Il y a quelques mois, j'ai acheté ce livre, à cause de son titre et de son éditeur, hélas disparu  : "Le Serpent à Plumes", qui débuta, courageusement, par la publication de nouvelles d'une grande qualité littéraire, à la présentation fort originale (très beau papier, cahiers non reliés dans pochette plastique) dont je possède la collection complète. Je ne vais pas m'étendre sur la disparition de cette revue, qui m'a fort affectée, comme bien d'autres revues littéraires ("L'autre journal", par exemple), mais celle-ci avait le parti pris de promouvoir la nouvelle comme genre littéraire à part entière -ce que vient de faire le prix Nobel de la littérature avec son attribution à Alice Munro, nouvelliste- bref, je digresse, je digresse, ce qui est totalement contraire à l'essence même de la nouvelle. La dernière digression que je m'autorise c'est que mon premier texte publié était une nouvelle dans une revue, elle aussi disparue bien sûr ("Taille Réelle"), dédiée à ce genre. J'arrête là les digressions, sinon, une fois lancée sur le thème de la nouvelle et de son triste sort en France, je peux devenir intarissable et donc : emmerdante.

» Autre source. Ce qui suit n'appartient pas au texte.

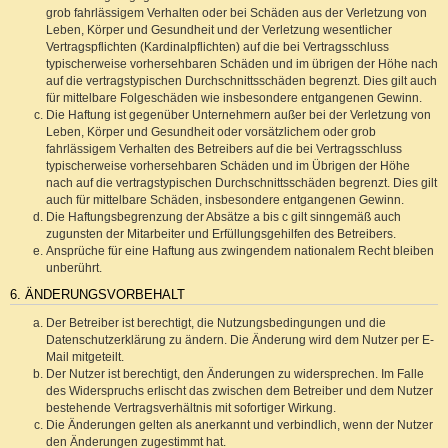
grob fahrlässigem Verhalten oder bei Schäden aus der Verletzung von
Leben, Körper und Gesundheit und der Verletzung wesentlicher
Vertragspflichten (Kardinalpflichten) auf die bei Vertragsschluss
typischerweise vorhersehbaren Schäden und im übrigen der Höhe nach
auf die vertragstypischen Durchschnittsschäden begrenzt. Dies gilt auch
für mittelbare Folgeschäden wie insbesondere entgangenen Gewinn.
Die Haftung ist gegenüber Unternehmern außer bei der Verletzung von
Leben, Körper und Gesundheit oder vorsätzlichem oder grob
fahrlässigem Verhalten des Betreibers auf die bei Vertragsschluss
typischerweise vorhersehbaren Schäden und im Übrigen der Höhe
nach auf die vertragstypischen Durchschnittsschäden begrenzt. Dies gilt
auch für mittelbare Schäden, insbesondere entgangenen Gewinn.
Die Haftungsbegrenzung der Absätze a bis c gilt sinngemäß auch
zugunsten der Mitarbeiter und Erfüllungsgehilfen des Betreibers.
Ansprüche für eine Haftung aus zwingendem nationalem Recht bleiben
unberührt.
6. ÄNDERUNGSVORBEHALT
Der Betreiber ist berechtigt, die Nutzungsbedingungen und die
Datenschutzerklärung zu ändern. Die Änderung wird dem Nutzer per E-
Mail mitgeteilt.
Der Nutzer ist berechtigt, den Änderungen zu widersprechen. Im Falle
des Widerspruchs erlischt das zwischen dem Betreiber und dem Nutzer
bestehende Vertragsverhältnis mit sofortiger Wirkung.
Die Änderungen gelten als anerkannt und verbindlich, wenn der Nutzer
den Änderungen zugestimmt hat.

Revenons donc à ce "roman" (titre de cet article) dont l'auteur est comparé à Céline, ce qui, pour moi, n'est pas une référence et peut même être complètement rédhibitoire -j'entends, d'ici, les hurlements de ses adorateurs, mais je m'en fous- et, pour tout vous dire, je ne comprenais pas ma difficulté à avancer dans cette lecture, quoi que ce narcissisme exacerbé, cette auto-flagellation complaisante me soient assez pénibles jusqu'au moment où (page 241) je tombe (littéralement) sur ce passage avec lequel je suis à peu près d'accord dans un premier temps : "... qu'est-ce que l'instinct créateur sinon une forme de démence, un déséquilibre de l'organisme physique; dû, vraisemblablement à un "manque" quelconque dans cet organisme, plutôt qu'à la présence d'une qualité que ne posséderait pas l'homme ordinaire." -puis, totalement horrifiée par la suite- : " quant aux femmes, je leur dénie cet instinct créateur, sinon dans la mesure où elles éprouvent le besoin de créer des enfants. Et ce besoin résulte en soi d'un "manque" dans leur constitution."
No comment (je suis bien trop en colère, indignée, révoltée).